3) Recommendations for $IMPORTANT_BOOK about $THEORY by $VISIONARY_INVENTOR_OF_THE_THEORY (which invariably leads back to #1; see also Scott Alexander's "all therapy books" review [2])

So I'm not surprised that this isn't clearly established as a treatment modality among medical professionals. There seems to be a good chance that something real is there, but I don't see anything convincing in terms of a validated theory or proven method of treatment. I honestly get the impression of something vaguely cult-like about some of the exchanges on social media around this (idiosyncratic uses of jargon, revelation of hidden truths as a major theme, claims of suppression by the mainstream/establishment), which I think has put me off trying to learn more about it because the whole thing starts to seem a little shady (cf. chiropractic, homeopathy, faith healing, etc.). Do you have any recommendations for someone who's had this kind of experience with the idea?

[1] The Foundation For Human Enrichment, d.b.a. Somatic Experiencing® Trauma Institute, is a 501(c)(3) nonprofit dedicated to resolving trauma worldwide by providing state-of-the-art professional training and public education in Somatic Experiencing® (SE™)

[2] https://slatestarcodex.com/2019/11/20/book-review-all-therap...


Are you suggesting physicians are uncomfortable treating somatization disorders or something?

Your comment makes a lot of assumptions: 1) physician is qualified and competent. 2) diagnosis is correct. 3) treatment is optimal.

Those are all big assumptions. Misdiagnosis and inappropriate treatment are very, very common. "Placebo" prescriptions are common. Something like 25% of presentations at primary care are for medically unexplained symptoms.

However, any half-decent physician will attempt to address obvious psychopathology, if present. I don't believe it is commonly being ignored.
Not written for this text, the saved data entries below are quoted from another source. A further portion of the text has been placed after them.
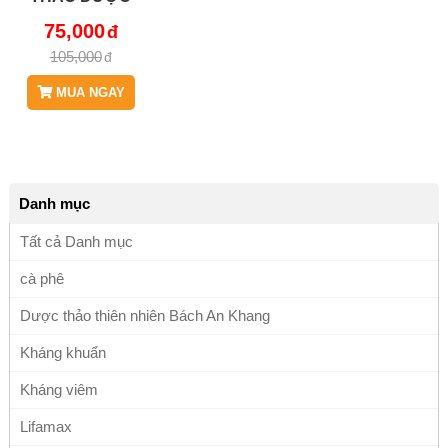
BÁCH AN
75,000
KHANG JD257
105,000
COKHACUC
MUA NGAY
Danh mục
Tất cả Danh mục
cà phê
Dược thảo thiên nhiên Bách An Khang
Kháng khuẩn
Kháng viêm
Lifamax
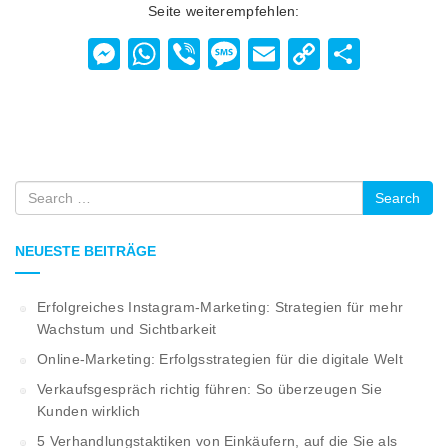
Seite weiterempfehlen:
Messenger
WhatsApp
Viber
Message
Email
Copy
Teilen
Link
Search
NEUESTE BEITRÄGE
Erfolgreiches Instagram-Marketing: Strategien für mehr
Wachstum und Sichtbarkeit
Online-Marketing: Erfolgsstrategien für die digitale Welt
Verkaufsgespräch richtig führen: So überzeugen Sie
Kunden wirklich
5 Verhandlungstaktiken von Einkäufern, auf die Sie als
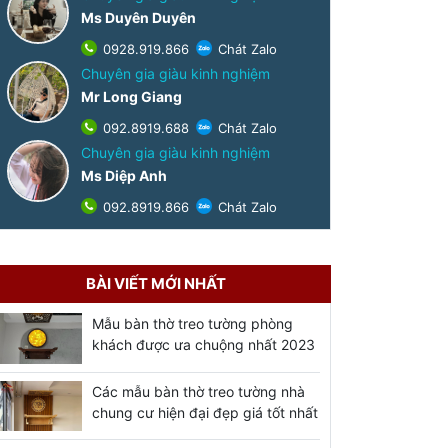
Ms Duyên Duyên
0928.919.866
Chát Zalo
Chuyên gia giàu kinh nghiệm
Mr Long Giang
092.8919.688
Chát Zalo
Chuyên gia giàu kinh nghiệm
Ms Diệp Anh
092.8919.866
Chát Zalo
BÀI VIẾT MỚI NHẤT
Mẫu bàn thờ treo tường phòng
khách được ưa chuộng nhất 2023
Các mẫu bàn thờ treo tường nhà
chung cư hiện đại đẹp giá tốt nhất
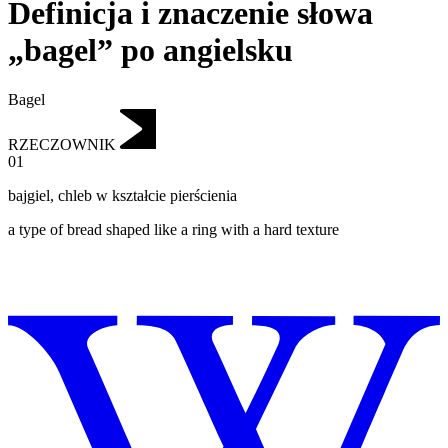
Definicja i znaczenie słowa
„bagel” po angielsku
Bagel
RZECZOWNIK
01
bajgiel
,
chleb w kształcie pierścienia
a type of bread shaped like a ring with a hard texture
I don't know your case specifics, but in presence of objective abnormalities - there is obviously going to be hesitation to diagnose somatoform.


> I don't know your case specifics, but in presence of objective abnormalities - there is obviously going to be hesitation to diagnose somatoform.

From the HN Guidelines:

> Please respond to the strongest plausible interpretation of what someone says, not a weaker one that's easier to criticize. Assume good faith.